Kentucky Republican senatorial candidate Rand Paul wrote in a newspaper four years ago that he would have pardoned himself if he had been the state's scandal-plagued governor at the time.
Paul's opinion piece in the now-defunct Kentucky Post appeared shortly before a judge dismissed accusations that then-Gov. Ernie Fletcher, a Republican, had violated state hiring laws. The same judge had previously ruled that Fletcher could not be tried while in office.
Paul, a Bowling Green eye doctor who has charmed the tea party movement by eschewing politics as usual, confided in his Aug. 23, 2006, article that he sometimes daydreamed about "what I'd do if I were president or governor."
Weighing in on Fletcher's predicament, Paul wrote, "What would I do if I were governor? First, I'd have pardoned myself and everyone included nearly a year ago.
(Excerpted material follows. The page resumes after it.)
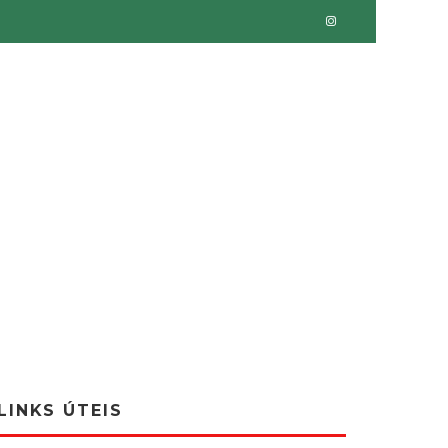
LINKS ÚTEIS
Without a pardon the case goes on and on."
Richard Beliles, chairman of the nonpartisan watchdog group Common Cause of Kentucky, said Wednesday that Paul's pro-pardon stance would have been "good for an emperor, but it's hardly good for a public servant."
"If that's what he really thinks, he doesn't understand the concept of a public servant," Beliles said.
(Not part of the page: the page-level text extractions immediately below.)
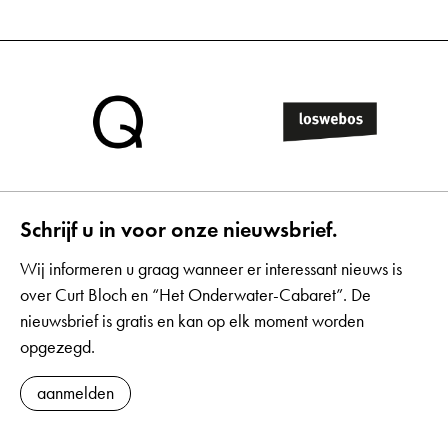
Schrijf u in voor onze nieuwsbrief.
Wij informeren u graag wanneer er interessant nieuws is
over Curt Bloch en “Het Onderwater-Cabaret”. De
nieuwsbrief is gratis en kan op elk moment worden
opgezegd.
aanmelden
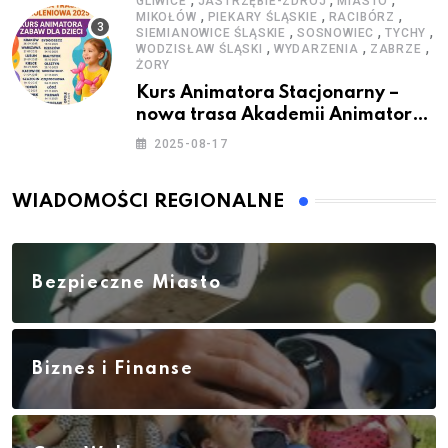
GLIWICE
JASTRZĘBIE-ZDRÓJ
MIASTO
,
,
,
MIKOŁÓW
PIEKARY ŚLĄSKIE
RACIBÓRZ
,
,
,
SIEMIANOWICE ŚLĄSKIE
SOSNOWIEC
TYCHY
,
,
,
WODZISŁAW ŚLĄSKI
WYDARZENIA
ZABRZE
ŻORY
Kurs Animatora Stacjonarny –
nowa trasa Akademii Animatora
– jesień 2025
2025-08-17
WIADOMOŚCI REGIONALNE
Bezpieczne Miasto
Biznes i Finanse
Paul campaign manager Jesse Benton said that dredging up the op-ed piece was an attempt "to make an issue where there is none," at a time the nation faces such critical issues as a mushrooming national debt. He said Paul used "light-hearted satire" when joking about daydreams.
Paul's article, written at a time when he was head of Kentucky Taxpayers United, also bemoaned the lack of vision on tax policy and advocated lowering the income tax.
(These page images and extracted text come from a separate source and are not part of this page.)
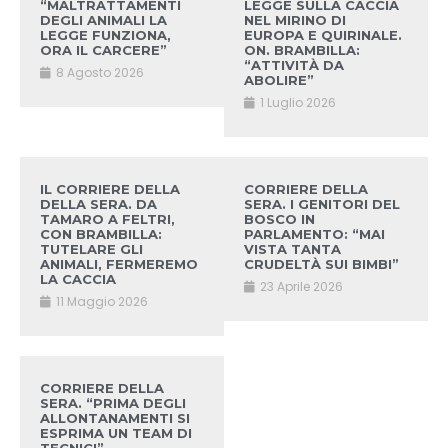
“MALTRATTAMENTI
LEGGE SULLA CACCIA
DEGLI ANIMALI LA
NEL MIRINO DI
LEGGE FUNZIONA,
EUROPA E QUIRINALE.
ORA IL CARCERE”
ON. BRAMBILLA:
“ATTIVITÀ DA
8 Agosto 2026
ABOLIRE”
1 Luglio 2026
IL CORRIERE DELLA
CORRIERE DELLA
DELLA SERA. DA
SERA. I GENITORI DEL
TAMARO A FELTRI,
BOSCO IN
CON BRAMBILLA:
PARLAMENTO: “MAI
TUTELARE GLI
VISTA TANTA
ANIMALI, FERMEREMO
CRUDELTÀ SUI BIMBI”
LA CACCIA
23 Aprile 2026
11 Maggio 2026
CORRIERE DELLA
SERA. “PRIMA DEGLI
ALLONTANAMENTI SI
ESPRIMA UN TEAM DI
Benton said the op-ed was an example of Paul's "consistent criticism of bureaucracy, status-quo thinking and do-nothing partisanship."
Paul's comments reflected a running debate among Fletcher supporters about the governor's appropriate response to the long-running investigation. On the eve of his appearance before a grand jury, Fletcher pardoned current and past members of his administration charged in the investigation but said he would not pardon himself.
Prosecutors dropped the misdemeanor charges in a deal in which Fletcher acknowledged evidence "strongly indicates wrongdoing" by his administration.
Now, Fletcher rarely makes public appearances. Efforts to reach him Wednesday were unsuccessful.
Fletcher called the investigation a political witch hunt, and Paul wrote that the GOP governor "has gotten no kudos" for not pardoning himself. Paul said he would have waged a "relentless" attack against then-Democratic Attorney General Greg Stumbo for what he labeled a "partisan prosecution of the case."
Paul said Fletcher had missed an opportunity to bring "any great vision of limited government to Kentucky," but said his fellow Republican didn't deserve "the leper status he's received for so-called misdemeanor violations of state employment hiring."
Paul, who is making his first run for elective office, has portrayed himself as the kind of political outsider needed to end runaway deficits and intrusive government.
Allison Haley, a spokewoman for Democrat Jack Conway, Paul's opponent, questioned how Paul could be expected to hold "Wall Street and Washington accountable ... when, if given the chance, he said he wouldn't even hold himself accountable."
Paul's article chided Republicans for being "fair-weather friends" toward Fletcher.
Paul, who advocates more limited government, wrote that he "would not have diddled around replacing Democratic bureaucrats with Republican bureaucrats. I'd have simply tried to get rid of as many bureaucrats as possible, Republican and Democrat."